Now the mainland is planning to build one of its own.
Details of the mainland’s first aircraft carrier have been subject to intense speculation since Beijing confirmed its intention to build one.
Most analysts believe it will be similar to the former Soviet Union’s unfinished Varyag, bought by China from a Ukrainian shipyard through a Macau tourism company in 1998.
Varyag was of the same class as Russia’s only aircraft carrier – the Admiral Kuznetsov, Andrei Chang, editor-in-chief of the Canada-based Kanwa Asian Defence Monthly, said.
“The first Chinese aircraft carrier will be of medium size with more than 60,000 tonnes of full displacement, loaded with 24 Su-33-type folding-wing fighter jets and more than 20 anti-submarine helicopters,” Mr Chang, who has monitored China’s carrier project for more than 10 years, said.
As on the Admiral Kuznetsov, the 16,700-square-metre flight deck on the carrier would feature a final section angled upwards at 12 degrees to assist takeoff, he said.
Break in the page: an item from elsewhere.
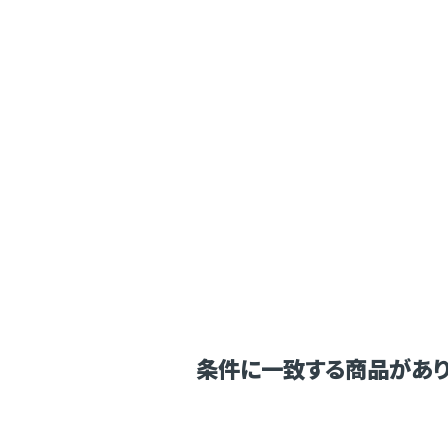
条件に一致する商品があり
Four arrestor wires would be fixed on the other side of the deck to help landings by 26-tonne fighter jets such as the Su-33.
A Shanghai -based military expert, who has visited one of the mainland’s aircraft carrier production shipyards, said the carrier would be gas-turbine driven with a displacement of 65,000 tonnes. “China will not be, and is in fact incapable of, building a nuclear-powered supercarrier such as the USS Ronald Reagan, as it wouldn’t match our traditional military strategy,” he said.
“(China) chose the medium-sized one simply because we prefer qualities of small size, speed and agility.”
The USS Kitty Hawk has been the centrepiece of the US carrier battle group that has patrolled the South China Sea in the past few years. It will return to the US for decommissioning on January 31, to be replaced by the nuclear-powered Nimitz-class carrier, the USS George Washington, which is already based at Yokosuka in Japan.
The US$4.5 billion USS George Washington is the same class as the USS Ronald Reagan and displaces 97,000 tonnes, can carry 90 fixed-wing aircraft and helicopters, and accommodates 6,250 crew members.
Accompanied by at least four auxiliary vessels, the US battle group can support itself in deep waters for up to three months.
The Shanghai expert said: “However, our first (carrier) battle group might need up to 6,000 people as per the Reagan because the number of our army officials will be double that of the US due to a system of political commissars at every level to monitor the army’s thinking and morale.
“The other key reason (for more crew) is that we have no operational experience on the high seas.”
He said the recent first foray by People’s Liberation Army Navy ships to the pirate-infested Gulf of Aden was aimed at testing combat capability on the high seas.
The Gulf of Aden mission was the first time since the Communist Party came to power in 1949 that its navy had been deployed on such a mission – protecting UN aid shipments, key maritime trade routes and Chinese vessels in foreign waters.
Mr Chang said the mainland had been structuring its navy to accommodate an aircraft carrier strike group since the 1980s.
The carrier project was first proposed to the PLA’s Central Military Commission in the early 1980s by Admiral Liu Huaqing, the navy’s former chief commander and commission vice-chairman. In 1985, he also established a training course for aircraft carrier commanders.
In its 10-year plan set out in 1986, the central government postponed Admiral Liu’s project under Deng Xiaoping’s “Daoguang Yanghui” policy – a diplomatic doctrine stressing the need to maintain a low profile on the international stage.
“But the PLA Navy believed they would be allowed to build aircraft carrier battle groups at some point in the future,” the Shanghai expert said.
With the mainland’s shipbuilding capabilities and skills in copying other countries’ technology, the expert said it intended to build four aircraft carrier strike groups and operate all of them together by 2020.
Mr Chang said China’s first aircraft carrier battle group might have its first sea trial in 2014, with the help of Russia and Ukraine, but that it was impossible for it to launch another three within six years.
“It will take a long time to train a whole aircraft carrier battle group in joint operations which involve at least six warships and manpower in the thousands,” Mr Chang said.
He said many technical problems still needed solving, such as synchronising on-board combat systems.